## TASK INSTRUCTIONS
Repeat word for word every line of the data below, from the first through the line containing "This screenshot has width=1568, height=1152.", and stop there.

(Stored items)

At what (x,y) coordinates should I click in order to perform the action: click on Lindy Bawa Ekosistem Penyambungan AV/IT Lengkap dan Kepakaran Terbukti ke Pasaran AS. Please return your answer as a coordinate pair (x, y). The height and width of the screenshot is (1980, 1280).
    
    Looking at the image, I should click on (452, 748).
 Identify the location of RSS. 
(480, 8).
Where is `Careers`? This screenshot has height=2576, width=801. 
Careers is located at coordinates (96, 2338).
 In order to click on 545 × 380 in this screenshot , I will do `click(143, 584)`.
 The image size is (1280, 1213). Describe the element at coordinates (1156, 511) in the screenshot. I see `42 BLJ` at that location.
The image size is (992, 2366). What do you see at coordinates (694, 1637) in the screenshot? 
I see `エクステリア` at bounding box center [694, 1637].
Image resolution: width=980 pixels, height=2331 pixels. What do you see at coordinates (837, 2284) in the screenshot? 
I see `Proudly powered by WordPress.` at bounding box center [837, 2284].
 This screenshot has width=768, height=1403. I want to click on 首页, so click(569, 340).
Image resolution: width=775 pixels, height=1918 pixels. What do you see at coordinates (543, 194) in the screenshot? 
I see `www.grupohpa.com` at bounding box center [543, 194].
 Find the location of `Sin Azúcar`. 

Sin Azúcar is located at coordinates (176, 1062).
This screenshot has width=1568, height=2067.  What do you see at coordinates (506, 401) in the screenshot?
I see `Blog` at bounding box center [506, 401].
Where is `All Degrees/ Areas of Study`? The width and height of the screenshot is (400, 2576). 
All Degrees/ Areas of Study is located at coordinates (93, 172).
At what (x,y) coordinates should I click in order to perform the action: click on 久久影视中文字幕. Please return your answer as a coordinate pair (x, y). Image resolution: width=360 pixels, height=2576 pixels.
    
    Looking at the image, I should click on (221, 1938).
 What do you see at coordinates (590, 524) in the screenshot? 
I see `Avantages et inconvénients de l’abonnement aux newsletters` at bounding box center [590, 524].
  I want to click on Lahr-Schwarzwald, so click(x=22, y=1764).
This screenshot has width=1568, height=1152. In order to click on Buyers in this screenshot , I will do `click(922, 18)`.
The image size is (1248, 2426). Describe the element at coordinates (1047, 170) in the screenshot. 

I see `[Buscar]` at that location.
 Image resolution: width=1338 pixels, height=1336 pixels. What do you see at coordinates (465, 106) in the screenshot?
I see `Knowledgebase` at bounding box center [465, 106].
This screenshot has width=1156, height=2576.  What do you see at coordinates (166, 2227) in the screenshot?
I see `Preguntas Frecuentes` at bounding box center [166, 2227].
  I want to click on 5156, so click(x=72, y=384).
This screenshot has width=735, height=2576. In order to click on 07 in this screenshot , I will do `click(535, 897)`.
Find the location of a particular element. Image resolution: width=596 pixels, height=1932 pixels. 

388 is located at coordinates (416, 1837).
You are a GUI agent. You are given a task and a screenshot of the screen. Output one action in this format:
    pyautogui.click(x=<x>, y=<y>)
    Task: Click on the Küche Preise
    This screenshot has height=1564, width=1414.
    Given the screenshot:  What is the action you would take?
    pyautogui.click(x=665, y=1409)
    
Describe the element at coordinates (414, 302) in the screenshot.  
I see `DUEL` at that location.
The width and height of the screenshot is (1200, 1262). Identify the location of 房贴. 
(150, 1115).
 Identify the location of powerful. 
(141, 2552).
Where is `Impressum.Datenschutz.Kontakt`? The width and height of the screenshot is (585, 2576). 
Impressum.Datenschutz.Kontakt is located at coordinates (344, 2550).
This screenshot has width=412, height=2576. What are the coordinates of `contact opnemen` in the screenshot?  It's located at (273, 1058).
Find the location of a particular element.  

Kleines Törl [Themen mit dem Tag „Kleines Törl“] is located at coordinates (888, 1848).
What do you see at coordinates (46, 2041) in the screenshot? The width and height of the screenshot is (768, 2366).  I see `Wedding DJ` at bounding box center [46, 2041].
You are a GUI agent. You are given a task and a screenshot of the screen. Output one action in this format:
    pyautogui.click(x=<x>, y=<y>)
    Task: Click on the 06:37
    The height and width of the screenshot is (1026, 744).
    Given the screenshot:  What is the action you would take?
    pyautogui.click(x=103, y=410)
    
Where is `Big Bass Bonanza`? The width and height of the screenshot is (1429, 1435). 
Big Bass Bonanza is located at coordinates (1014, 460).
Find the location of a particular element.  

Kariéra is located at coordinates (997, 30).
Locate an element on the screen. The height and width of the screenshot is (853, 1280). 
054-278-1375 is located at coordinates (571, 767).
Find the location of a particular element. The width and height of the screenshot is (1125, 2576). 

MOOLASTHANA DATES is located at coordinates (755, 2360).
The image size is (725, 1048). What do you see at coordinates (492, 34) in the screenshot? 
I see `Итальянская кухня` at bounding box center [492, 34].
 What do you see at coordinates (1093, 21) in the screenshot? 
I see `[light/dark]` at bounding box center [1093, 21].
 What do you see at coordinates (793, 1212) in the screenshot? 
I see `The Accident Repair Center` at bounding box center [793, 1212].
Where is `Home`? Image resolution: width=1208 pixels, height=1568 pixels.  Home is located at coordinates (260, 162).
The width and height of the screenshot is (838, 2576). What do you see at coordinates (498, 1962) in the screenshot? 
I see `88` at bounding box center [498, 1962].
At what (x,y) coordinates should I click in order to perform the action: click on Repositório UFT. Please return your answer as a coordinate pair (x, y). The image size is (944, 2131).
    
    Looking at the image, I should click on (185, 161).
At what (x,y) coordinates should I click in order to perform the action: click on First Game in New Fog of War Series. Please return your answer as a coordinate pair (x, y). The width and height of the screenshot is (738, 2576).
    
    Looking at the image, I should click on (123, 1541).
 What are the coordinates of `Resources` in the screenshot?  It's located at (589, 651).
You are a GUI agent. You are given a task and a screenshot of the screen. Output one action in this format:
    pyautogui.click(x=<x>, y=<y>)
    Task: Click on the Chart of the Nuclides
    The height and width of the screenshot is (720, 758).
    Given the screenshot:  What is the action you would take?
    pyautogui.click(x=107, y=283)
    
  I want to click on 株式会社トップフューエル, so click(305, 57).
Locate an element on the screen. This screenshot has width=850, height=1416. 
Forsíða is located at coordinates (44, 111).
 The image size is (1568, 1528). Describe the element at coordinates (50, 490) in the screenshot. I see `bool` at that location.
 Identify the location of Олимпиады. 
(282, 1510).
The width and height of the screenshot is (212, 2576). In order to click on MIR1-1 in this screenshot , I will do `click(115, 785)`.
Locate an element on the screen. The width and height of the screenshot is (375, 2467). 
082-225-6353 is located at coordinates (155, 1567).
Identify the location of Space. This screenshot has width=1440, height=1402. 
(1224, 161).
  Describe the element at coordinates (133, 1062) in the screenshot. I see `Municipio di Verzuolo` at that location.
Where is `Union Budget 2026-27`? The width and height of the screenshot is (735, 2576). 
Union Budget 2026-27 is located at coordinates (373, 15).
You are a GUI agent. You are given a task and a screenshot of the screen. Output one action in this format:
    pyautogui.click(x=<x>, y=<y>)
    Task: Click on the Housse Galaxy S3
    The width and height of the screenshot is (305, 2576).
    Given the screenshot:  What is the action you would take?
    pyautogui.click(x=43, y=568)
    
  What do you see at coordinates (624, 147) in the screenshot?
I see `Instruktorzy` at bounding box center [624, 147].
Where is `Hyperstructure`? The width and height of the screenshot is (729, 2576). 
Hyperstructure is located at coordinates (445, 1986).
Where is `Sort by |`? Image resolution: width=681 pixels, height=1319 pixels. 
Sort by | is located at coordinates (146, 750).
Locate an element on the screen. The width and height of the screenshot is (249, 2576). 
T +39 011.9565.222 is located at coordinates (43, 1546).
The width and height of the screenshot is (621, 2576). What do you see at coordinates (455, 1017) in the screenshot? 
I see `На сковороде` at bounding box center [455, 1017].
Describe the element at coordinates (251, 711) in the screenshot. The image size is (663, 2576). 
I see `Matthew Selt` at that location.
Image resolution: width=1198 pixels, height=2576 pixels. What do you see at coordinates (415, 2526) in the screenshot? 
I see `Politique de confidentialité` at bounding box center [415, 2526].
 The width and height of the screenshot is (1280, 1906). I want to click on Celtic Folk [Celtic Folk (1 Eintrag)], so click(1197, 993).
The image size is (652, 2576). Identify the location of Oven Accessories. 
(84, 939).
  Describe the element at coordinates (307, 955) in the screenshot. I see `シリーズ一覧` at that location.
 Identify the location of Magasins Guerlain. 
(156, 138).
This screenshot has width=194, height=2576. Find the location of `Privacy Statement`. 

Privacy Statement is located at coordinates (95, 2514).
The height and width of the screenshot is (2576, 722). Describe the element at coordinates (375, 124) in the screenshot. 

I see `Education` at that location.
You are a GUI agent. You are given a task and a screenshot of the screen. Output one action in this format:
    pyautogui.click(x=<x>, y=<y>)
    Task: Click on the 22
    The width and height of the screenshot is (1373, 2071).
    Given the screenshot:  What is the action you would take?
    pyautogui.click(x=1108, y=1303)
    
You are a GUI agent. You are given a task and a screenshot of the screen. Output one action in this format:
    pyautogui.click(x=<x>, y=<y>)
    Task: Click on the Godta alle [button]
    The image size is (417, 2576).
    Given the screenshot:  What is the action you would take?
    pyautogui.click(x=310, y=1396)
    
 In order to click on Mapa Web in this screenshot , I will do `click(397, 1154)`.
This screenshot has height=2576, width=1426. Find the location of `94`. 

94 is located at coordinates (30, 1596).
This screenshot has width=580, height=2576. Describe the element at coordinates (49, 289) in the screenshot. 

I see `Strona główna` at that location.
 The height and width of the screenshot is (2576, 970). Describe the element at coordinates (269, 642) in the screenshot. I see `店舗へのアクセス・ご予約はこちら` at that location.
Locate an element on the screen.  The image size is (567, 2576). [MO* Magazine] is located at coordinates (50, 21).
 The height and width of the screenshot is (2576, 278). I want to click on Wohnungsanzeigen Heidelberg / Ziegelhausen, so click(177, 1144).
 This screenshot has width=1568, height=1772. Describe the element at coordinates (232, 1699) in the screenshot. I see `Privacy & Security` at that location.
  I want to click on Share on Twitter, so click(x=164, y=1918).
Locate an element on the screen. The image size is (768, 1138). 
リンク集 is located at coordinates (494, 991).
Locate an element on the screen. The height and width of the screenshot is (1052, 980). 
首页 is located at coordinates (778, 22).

## SOLUTION BELOW
At what (x,y) coordinates should I click in order to perform the action: click on Lindy Bawa Ekosistem Penyambungan AV/IT Lengkap dan Kepakaran Terbukti ke Pasaran AS. Please return your answer as a coordinate pair (x, y). The height and width of the screenshot is (1980, 1280).
    
    Looking at the image, I should click on (452, 748).
 Identify the location of RSS. 
(480, 8).
Where is `Careers`? This screenshot has height=2576, width=801. 
Careers is located at coordinates (96, 2338).
 In order to click on 545 × 380 in this screenshot , I will do `click(143, 584)`.
 The image size is (1280, 1213). Describe the element at coordinates (1156, 511) in the screenshot. I see `42 BLJ` at that location.
The image size is (992, 2366). What do you see at coordinates (694, 1637) in the screenshot? 
I see `エクステリア` at bounding box center [694, 1637].
Image resolution: width=980 pixels, height=2331 pixels. What do you see at coordinates (837, 2284) in the screenshot? 
I see `Proudly powered by WordPress.` at bounding box center [837, 2284].
 This screenshot has width=768, height=1403. I want to click on 首页, so click(569, 340).
Image resolution: width=775 pixels, height=1918 pixels. What do you see at coordinates (543, 194) in the screenshot? 
I see `www.grupohpa.com` at bounding box center [543, 194].
 Find the location of `Sin Azúcar`. 

Sin Azúcar is located at coordinates (176, 1062).
This screenshot has width=1568, height=2067.  What do you see at coordinates (506, 401) in the screenshot?
I see `Blog` at bounding box center [506, 401].
Where is `All Degrees/ Areas of Study`? The width and height of the screenshot is (400, 2576). 
All Degrees/ Areas of Study is located at coordinates (93, 172).
At what (x,y) coordinates should I click in order to perform the action: click on 久久影视中文字幕. Please return your answer as a coordinate pair (x, y). Image resolution: width=360 pixels, height=2576 pixels.
    
    Looking at the image, I should click on (221, 1938).
 What do you see at coordinates (590, 524) in the screenshot? 
I see `Avantages et inconvénients de l’abonnement aux newsletters` at bounding box center [590, 524].
  I want to click on Lahr-Schwarzwald, so click(x=22, y=1764).
This screenshot has width=1568, height=1152. In order to click on Buyers in this screenshot , I will do `click(922, 18)`.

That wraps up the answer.